REG LITTLE: Confucian thought: pervasive, unstoppable but largely invisible

 

‘China is taking over the world’ is a cry not uncommonly heard these days. Reasons expressed for this ‘takeover’ are often Chinese wealth and the many Chinese spreading their influence across the globe, and the uncertainty of the US and Europe’s futures. While these are reasons on one level, they fail to capture the fact that thought cultures of the Chinese and the West are fundamentally different, and this is driving the shift in global dynamics.

The difference between thought cultures may seem obvious, but it is perhaps because of such obviousness that few appear to have reflected deeply on its implications. Defining the difference takes one into areas often unfamiliar to Western thought. For instance, Chinese Communist Party leaders have actively promoted traditional Chinese values, such as harmony, benevolence and righteousness, as a counterbalance to the influence of Western liberal and individualist ideas. Additionally, most Western scholars only recognise two political systems – democracy and autocracy, and use two words “Communist China” with sometimes a third, “autocratic”, to assert a knowledge and judgement of all that needs to be known about China. Perhaps “Confucianism” offers a better guide to the ideals underpinning Chinese reforms than “Communist” or “autocratic”. Remember that the founders of many of the most robust modern Asian states – South Korea’s Park Chung-hee, Taiwan’s Chiang Kai-shek, and Singapore’s Lee Kuan Yew – were Confucian.

A case can be made that China’s major Communist leaders, including Mao, were products of a classical education. To this point, it has all but become common knowledge that Xi Jinping regularly quotes Confucius and other ancient sages. He emphasises the teachings of sacrifice, obedience and order, and promotes the idea that the Party is the custodian of a 5,000-year-old civilisation. In fact, Xi has made reading the classics of Confucius and other thinkers a requirement for Party leaders. Application of learnings from the Chinese classics is not reserved for the Party elite, rather its teachings are targeted to all of society. For instance “The Great Learning” section from the Classic of Rituals positions that only after individuals and the family acting rightly, can states be well governed and society perfected.

An example of a Confucian teaching that is commonly quoted is that the accumulation of wealth, whether at the personal or societal level, should always be subordinate to the pursuit of moral values. Analect 4.16 says that the petty person is conversant with profit, while the noble person is conversant with righteousness. Analect 4.12 says that one motivated by profit will end up producing much resentment. Some may question the relevance or applicability of these principles in modern China. The Chinese targeted in Xi’s anti-corruption campaign should have come to realise they live in a country that follows the teachings of Confucius rather than those of Adam Smith.

Western strategies, such as those derived from Adam Smith, guide its people to focus on financial outcomes, which in turn leaves them vulnerable to unexpected consequences. For instance, a well-known criticism of a free market economy is that it does not account for externalities. While an individual or organisation receives positive gains, negative side effects is borne by the society at large.

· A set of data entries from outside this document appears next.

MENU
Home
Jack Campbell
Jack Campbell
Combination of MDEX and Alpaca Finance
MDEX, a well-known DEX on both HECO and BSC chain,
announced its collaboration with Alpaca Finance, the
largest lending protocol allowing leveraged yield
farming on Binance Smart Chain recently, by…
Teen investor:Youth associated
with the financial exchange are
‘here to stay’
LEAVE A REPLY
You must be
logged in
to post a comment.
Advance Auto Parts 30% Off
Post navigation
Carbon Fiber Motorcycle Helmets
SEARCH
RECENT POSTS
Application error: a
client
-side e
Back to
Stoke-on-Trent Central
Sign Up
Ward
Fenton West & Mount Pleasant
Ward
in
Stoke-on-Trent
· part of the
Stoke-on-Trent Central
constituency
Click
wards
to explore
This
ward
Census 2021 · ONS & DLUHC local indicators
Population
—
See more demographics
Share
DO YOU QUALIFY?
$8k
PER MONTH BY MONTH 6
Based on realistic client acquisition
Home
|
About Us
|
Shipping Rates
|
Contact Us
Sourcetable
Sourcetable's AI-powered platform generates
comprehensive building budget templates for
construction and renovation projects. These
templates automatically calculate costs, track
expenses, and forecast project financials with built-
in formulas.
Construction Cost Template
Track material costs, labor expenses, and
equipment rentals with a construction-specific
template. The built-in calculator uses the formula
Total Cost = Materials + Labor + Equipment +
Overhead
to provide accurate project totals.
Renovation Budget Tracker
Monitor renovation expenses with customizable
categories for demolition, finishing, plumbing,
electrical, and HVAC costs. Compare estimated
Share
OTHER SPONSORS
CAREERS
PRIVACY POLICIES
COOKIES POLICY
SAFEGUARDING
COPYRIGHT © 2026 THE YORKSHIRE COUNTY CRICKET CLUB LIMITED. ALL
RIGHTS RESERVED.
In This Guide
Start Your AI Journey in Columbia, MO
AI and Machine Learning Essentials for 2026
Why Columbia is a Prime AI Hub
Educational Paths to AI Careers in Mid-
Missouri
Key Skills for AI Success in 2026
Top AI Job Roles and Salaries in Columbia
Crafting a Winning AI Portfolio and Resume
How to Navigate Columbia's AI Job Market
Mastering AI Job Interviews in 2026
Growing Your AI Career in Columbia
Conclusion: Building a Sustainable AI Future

Those reading this article are familiar with Western economic superiority for the past several centuries, and may assume that this is the norm and will continue, unless they are well read in history. China is one of the oldest continuous civilisations, with many of its dynasties contributing substantially to global development over the past two millennia. It must not be forgotten that China’s economy led its European counterparts at the start of the Renaissance, and that at the start of the 15th century China already had paper, the compass, movable type print, and gun powder. It is historically inaccurate to consider Western economic superiority as a foregone conclusion, either in the past or into the future. It is dangerous for the West not to anticipate a major change of leadership in many critical areas, such as technology, innovation, and economic expansion.

The West now has a major problem of overcoming its hubris, its sense of superiority and recognising that it is now competing with China on many fronts, and sometimes from a disadvantaged position. It is difficult to tell which is the bigger challenge: the superiority of Chinese thought, or the challenges facing Western thought in recognising that reality.

Reg Little was an Australian diplomat for 25 years, receiving 18 months Japanese and 15 months Chinese full time language training and serving as Deputy or Head of Mission in five posts. He was elected a Vice President of the International Confucian Association in 2009, at the time the only one not of ethnic Asian origin.

Reg Little died in February. This  final article was written with the cooperation of his daughter Jade Little.